Amazônia tem menor índice de desmatamento em 23 anos

Planalto aproveita o Dia Mundial do Meio Ambiente para anunciar queda da área devastada na Amazônia Legal e pacote de medidas ambientais

No Dia Mundial do Meio Ambiente e a oito dias da abertura da conferência Rio+20, a ministra do Meio Ambiente, Izabella Teixeira, anunciou nesta terça-feira que a Amazônia Legal teve o menor índice de desmatamento dos últimos 23 anos. O anúncio foi feito ao lado da presidente Dilma Rousseff durante cerimônia no Palácio do Planalto, em comemoração ao Dia Mundial do Meio Ambiente.

A ministra citou dados do Instituto Nacional de Pesquisas Espaciais (Inpe), que registrou, entre agosto de 2010 e julho de 2011, a menor taxa de desmatamento na Amazônia Legal desde 1988, quando começou a ser feita a medição: a região teve 6.418 quilômetros quadrados desmatados no período. Os dados indicam que, em 2011, houve uma redução de 8% em relação ao mesmo período em 2009 e 2010. “Representa a metade do que havia em 1992 e um terço a menos do que foi em 2004”, disse Izabella.

Durante o evento, considerado pelo governo a abertura simbólica da Rio+20, que será realizada entre os dias 13 e 22 no Rio de Janeiro, a presidente anunciou um pacote de medidas para reforçar as políticas de proteção ambiental. Uma delas é a criação do Comitê da Bacia Hidrográfica do Paranapanema, área de 105.921 quilômetros quadrados que abrange 247 municípios dos estados do Paraná e de São Paulo.
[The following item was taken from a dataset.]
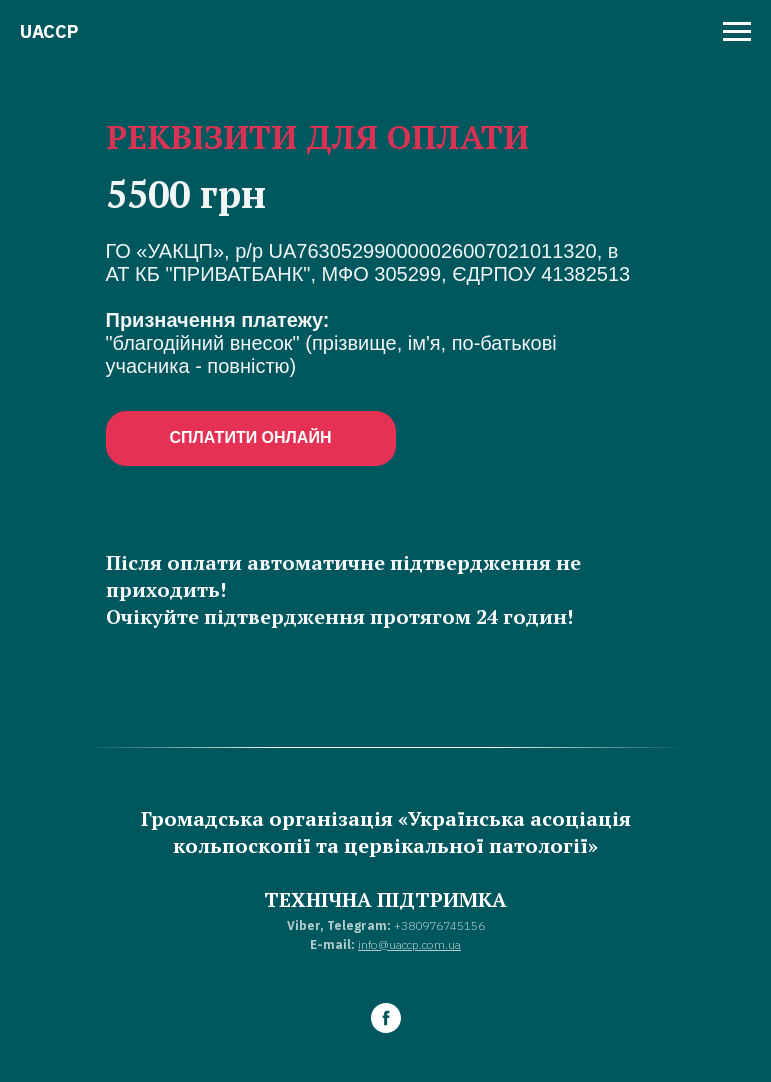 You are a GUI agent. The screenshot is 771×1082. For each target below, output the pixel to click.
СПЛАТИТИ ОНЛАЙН (251, 437)
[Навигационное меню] (737, 32)
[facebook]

O comitê, segundo o Ministério do Meio Ambiente, terá, entre outras funções, a responsabilidade de evitar conflitos na região.

A presidente também autorizou a criação de duas novas unidades de conservação, a Reserva Biológica Bom Jesus (PR) e do Parque Nacional Furna Feia (RN), e assinou decretos que ampliam as áreas do Parque Nacional do Descobrimento (BA), da Floresta Nacional Araripe-Apodi (CE) e da Floresta Nacional Goytacazes (ES).

“Sem dúvida, temos muito a celebrar, mas também muito o que avançar neste Dia do Meio Ambiente. O desenvolvimento deve ser sempre sustentável para ser justo. Proteger o meio ambiente abrindo mão do crescimento e da distribuição de renda é insustentável”, afirmou Dilma. A presidente fez um apelo aos países para não usarem a crise financeira internacional como desculpa para interromper o investimento no desenvolvimento sustentável. “O Brasil vai manter o rumo”, disse. “Temos um arsenal de providências que serão adotadas quando necessário. Não permitiremos que sejam destruídas nenhuma de nossas conquistas sociais, ambientais e econômicas”. A presidente disse ainda que aqueles países que continuarem a apostar na crise (“como alguns apostaram anos atrás) vão perder novamente. “Vamos continuar crescendo, incluindo, protegendo e preservando o meio ambiente”, prometeu.